While industry players ponder the future of consumer genomics, the market for Y chromosome and mitochondrial DNA testing remains "non trivial," Wells noted. The Y chromosome, which is inherited from the father, and mtDNA, which is passed on from the mother, can provide insight into one's deep ancestry that the autosomal DNA tests used for ancestry decomposition applications can miss.

Y and mtDNA testing was the original ancestry market prior to the introduction of autosomal DNA testing roughly a decade ago. Yet demand for these tests continues, largely because the results, as opposed to regional ancestry, are precise. Y and mtDNA are "so clear, distinct, and precise that it is easy to explain to people what the relevance is," noted Khan. "You might quivel about how important that really is in the grand scheme of things, but you are not going to quivel about what the science is for that direct individual because it's a direct, phylogenetic lineage."

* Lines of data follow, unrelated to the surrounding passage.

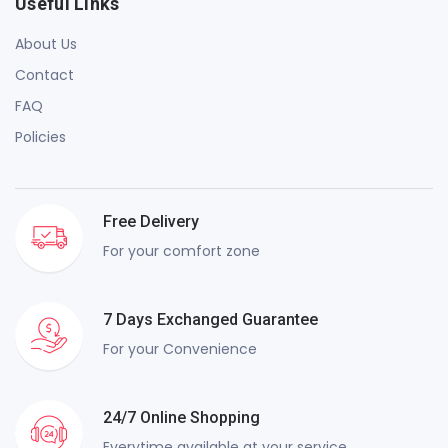
Useful Links
About Us
Contact
FAQ
Policies
Free Delivery
For your comfort zone
7 Days Exchanged Guarantee
For your Convenience
24/7 Online Shopping
Everytime available at your service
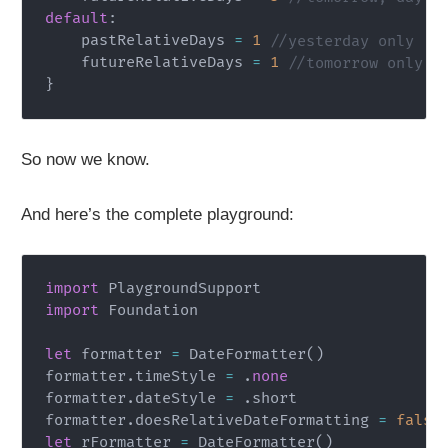
default
:
    pastRelativeDays 
=
1
//yesterday only
    futureRelativeDays 
=
1
//tomorrow only
}
So now we know.
And here’s the complete playground:
import
PlaygroundSupport
import
Foundation
let
 formatter 
=
DateFormatter
(
)
formatter
.
timeStyle 
=
.
none
formatter
.
dateStyle 
=
.
short

formatter
.
doesRelativeDateFormatting 
=
false
let
 rFormatter 
=
DateFormatter
(
)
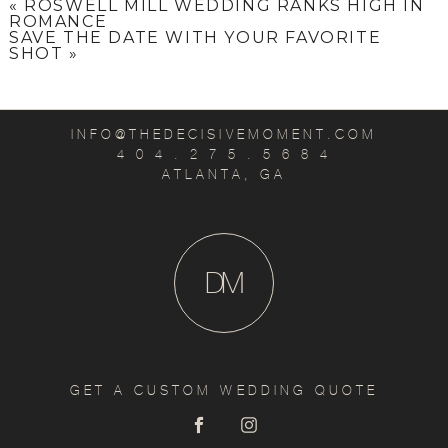
«
ROSWELL MILL WEDDING RANKS HIGH IN
ROMANCE
SAVE THE DATE WITH YOUR FAVORITE
SHOT
»
INFO@THEDECISIVEMOMENT.COM
4 0 4 . 2 7 5 . 5 6 8 4
ATLANTA, GA
D
M
GET A CUSTOM WEDDING QUOTE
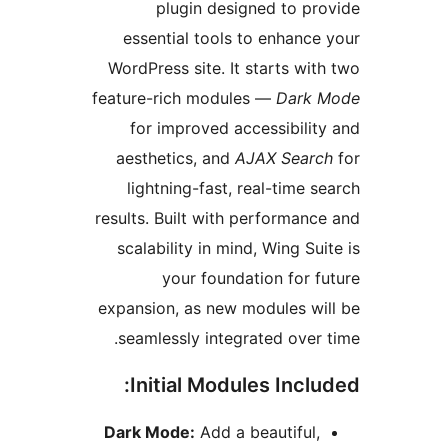
plugin designed to p
essential tools to enhanc
WordPress site. It starts wi
feature-rich modules —
Dark
for improved accessibili
aesthetics, and
AJAX Sear
lightning-fast, real-time 
results. Built with performan
scalability in mind, Wing Su
your foundation for 
expansion, as new modules w
seamlessly integrated over
Initial Modules Incl
Dark Mode:
Add a beautiful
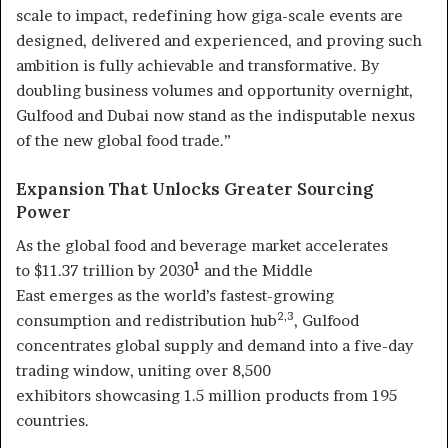
scale to impact, redefining how giga-scale events are
designed, delivered and experienced, and proving such
ambition is fully achievable and transformative. By
doubling business volumes and opportunity overnight,
Gulfood and Dubai now stand as the indisputable nexus
of the new global food trade.”
Expansion That Unlocks Greater Sourcing
Power
As the global food and beverage market accelerates
1
to $11.37 trillion by 2030
and the Middle
East emerges as the world’s fastest-growing
2,3
consumption and redistribution hub
, Gulfood
concentrates global supply and demand into a five-day
trading window, uniting over 8,500
exhibitors showcasing 1.5 million products from 195
countries.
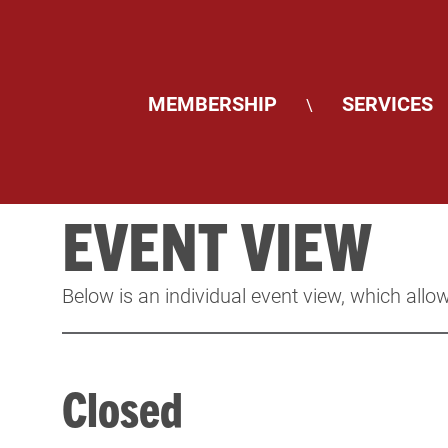
MEMBERSHIP
SERVICES
\
EVENT VIEW
Below is an individual event view, which allow
Closed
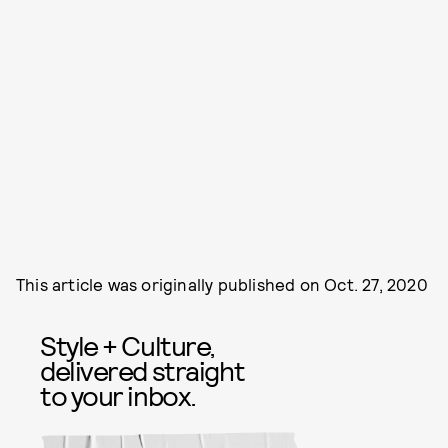
This article was originally published on
Oct. 27, 2020
Style + Culture,
delivered straight
to your inbox.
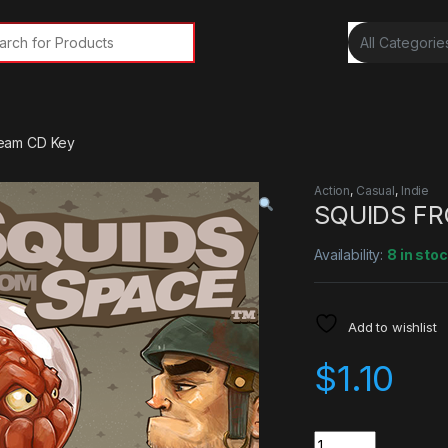
rch for:
eam CD Key
Action
,
Casual
,
Indie
SQUIDS FR
Availability:
8 in sto
Add to wishlist
$
1.10
Quantity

Roberta Estes, a genetic genealogist and author of the blog DNAeXplained, said that the success of autosomal testing services like AncestryDNA, 23andMe, and now Insitome, is also having a positive impact for companies like Houston, Texas-based Family Tree DNA that offer specific tests for Y and mtDNA, including Big Y, an NGS-based Y-chromosome direct paternal lineage test.

Family Tree DNA continued to innovate last year, upgrading its Y and mtDNA databases. The firm also began accepting data transfers from customers genotyped on the latest chips used by AncestryDNA and 23andMe. This has led to a boost in demand for the other kinds of tests that Family Tree DNA offers.

"As a project administrator for several projects at Family Tree DNA, I see people joining and taking new tests everyday," said Estes.  "Many people transfer their autosomal results from other vendors, and then realize there is more information to be had," she said. "So, today, autosomal and ethnicity [testing] is the draw card that gets people to stick their toe in the water, but there are other opportunities out there just waiting for them."

Family Tree DNA has also looked to distinguish itself in the market by posturing as a pure-play genetic genealogy company, unlike its competitors. CEO Bennett Greenspan said in a statement in December that the firm would not make its data available to outside parties, such as drug developers. "We could probably make a lot of money by selling the DNA data that we've been collecting over the years, but we feel that the only person that should have your DNA information is you," Greenspan said. "We don’t believe that it should be sold, traded, or bartered."

While Family Tree DNA must contend with its competitors' marketing muscle, it has been thriving. Clayton Conder, director of marketing at the firm, noted that Family Tree DNA made several investments in its laboratory last year to meet demand. Specifically, the company acquired an Illumina Novaseq platform , added four iScans, and scaled the lab to be able to process 1.5 million microarrays annually. Conder noted that Family Tree DNA also increased headcount by 40 percent in 2017.